Communication Is Key to Successful Collateral Negotiations
From:, August 27, 2018
By Derek Freihaut, FCAS, MAAA, Pinnacle Actuarial Resources, Inc.

Collateral negotiations can often be contentious. While collateral is required for a variety of insurance programs, opinions of how much collateral is necessary can differ significantly. These differences are born out of different perspectives and motives between parties involved in the negotiation. An objective discussion between the actuaries behind the loss projections on both sides of the negotiation can help find valuable middle ground.

Ultimately, collateral is protection against the financial risk of a risk-bearing entity (RBE) defaulting on payments for future retained losses. There are several various types of RBEs, such as large deductible policyholders, self-insureds, or fronted captives. Each of these RBEs is ultimately responsible for the retained losses they cover. However, if the RBE has a policy-issuing carrier (PIC) and the RBE is unable to meet its claims obligations, the PIC must act as a backstop and is responsible for all claims payments. The PIC offsets this credit risk through the requirement of collateral.

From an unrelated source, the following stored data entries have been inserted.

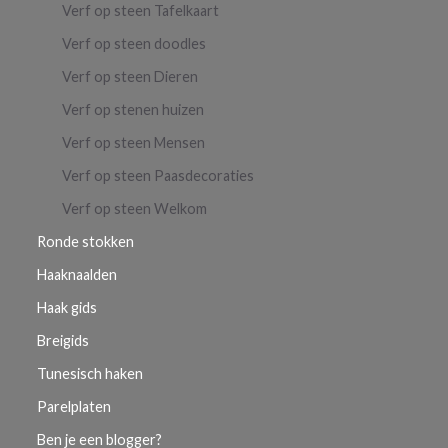
Verf op steen Tafelkaart
Verf op steen doodles
Verf op steen Dieren
Verf op stenen huizen
Verf op steen Mensen
Verf op steen Paasdecoraties
Verf op steen Welkom
Ronde stokken
Haaknaalden
Haak gids
Breigids
Tunesisch haken
Parelplaten
Ben je een blogger?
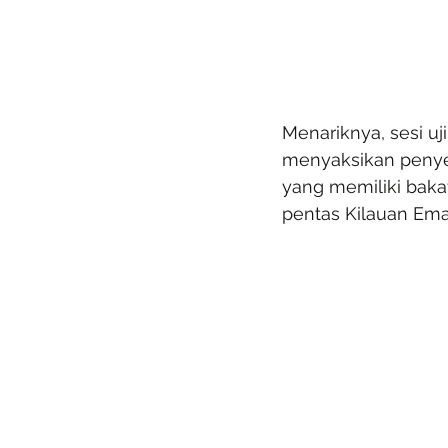
Menariknya, sesi uj
menyaksikan penyer
yang memiliki baka
pentas Kilauan Em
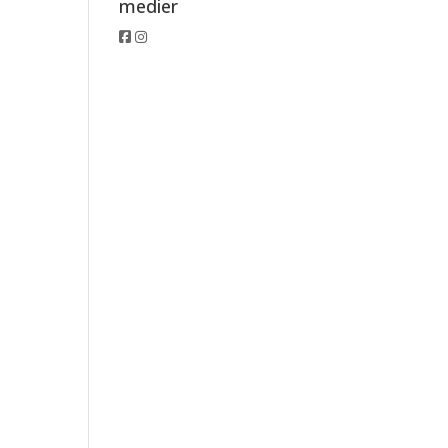
medier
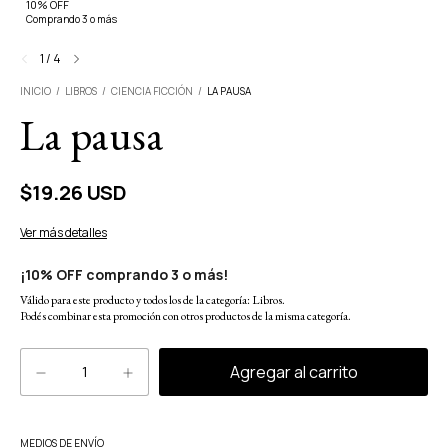
10% OFF
Comprando 3 o más
1
/
4
INICIO
/
LIBROS
/
CIENCIA FICCIÓN
/
LA PAUSA
La pausa
$19.26 USD
Ver más detalles
¡10% OFF comprando 3 o más!
Válido para este producto y todos los de la categoría: Libros.
Podés combinar esta promoción con otros productos de la misma categoría.
Cambiar CP
MEDIOS DE ENVÍO
Entregas para el CP:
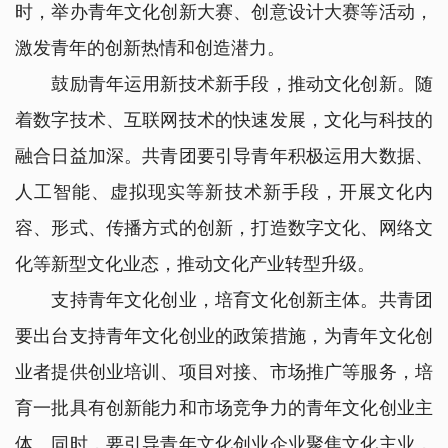
时，举办青年文化创新大赛、创意设计大赛等活动，
激发青年的创新热情和创造潜力。
鼓励青年运用新技术新手段，推动文化创新。随
着数字技术、互联网技术的快速发展，文化与科技的
融合日益加深。共青团要引导青年积极运用大数据、
人工智能、虚拟现实等新技术新手段，开展文化内
容、形式、传播方式的创新，打造数字文化、网络文
化等新型文化业态，推动文化产业转型升级。
支持青年文化创业，培育文化创新主体。共青团
要出台支持青年文化创业的政策措施，为青年文化创
业者提供创业培训、项目对接、市场推广等服务，培
育一批具有创新能力和市场竞争力的青年文化创业主
体。同时，要引导青年文化创业企业聚焦文化主业，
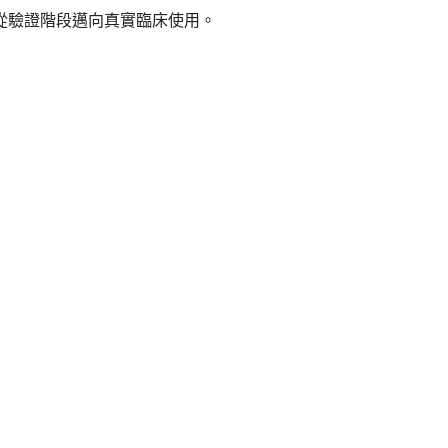
應用從驗證階段邁向真實臨床使用。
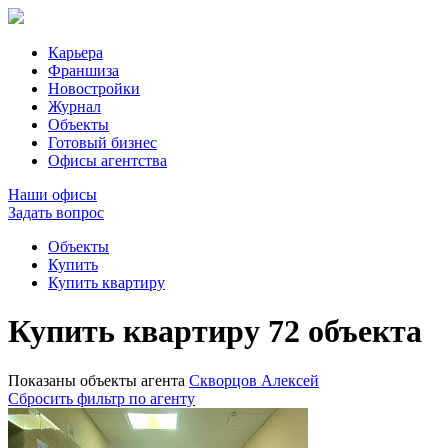
Карьера
Франшиза
Новостройки
Журнал
Объекты
Готовый бизнес
Офисы агентства
Наши офисы
Задать вопрос
Объекты
Купить
Купить квартиру
Купить квартиру
72
объекта
Показаны объекты агента
Скворцов Алексей
Сбросить фильтр по агенту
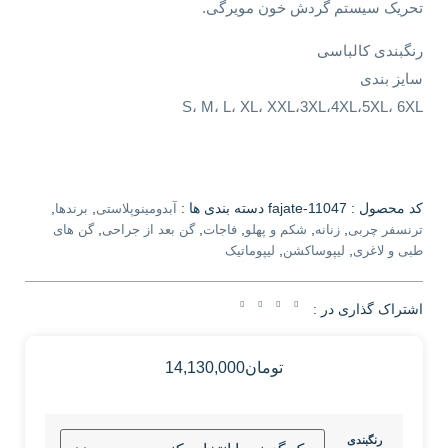
تحریک سیستم گردش خون مویرگی.
رنگبندی کالباسی
سایز بندی
S، M، L، XL، XXL،3XL،4XL،5XL، 6XL
کد محصول :
fajate-11047
دسته بندی ها :
,
,
آبدومینوپلاستی
برندها
,
,
,
,
,
ترنسفر چربی
زنانه
شکم و پهلو
فاجات
گن بعد از جراحی
گن های
,
,
طبی و لاغری
لیپوساکشن
لیپوماتیک
اشتراک گذاری در :
تومان
14,130,000
رنگبندی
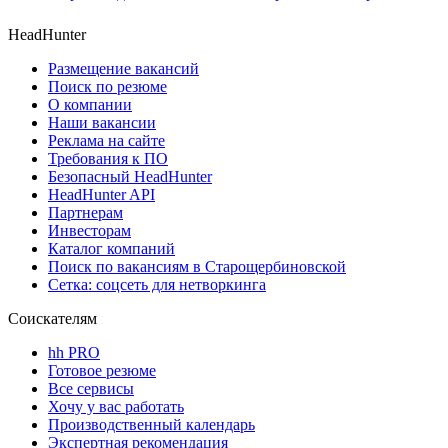
HeadHunter
Размещение вакансий
Поиск по резюме
О компании
Наши вакансии
Реклама на сайте
Требования к ПО
Безопасный HeadHunter
HeadHunter API
Партнерам
Инвесторам
Каталог компаний
Поиск по вакансиям в Старощербиновской
Сетка: соцсеть для нетворкинга
Соискателям
hh PRO
Готовое резюме
Все сервисы
Хочу у вас работать
Производственный календарь
Экспертная рекомендация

The credit risk to the PIC is the most obvious concern, but it also needs collateral to meet statutory requirements since an RBE will not typically qualify as an admitted reinsurer. Rating agencies also have concerns regarding the amount of collateral the PIC is holding as they assess the risk posed to the insurer. Self-insured workers compensation programs without a fronting insurer may also have significant collateral requirements imposed by the state.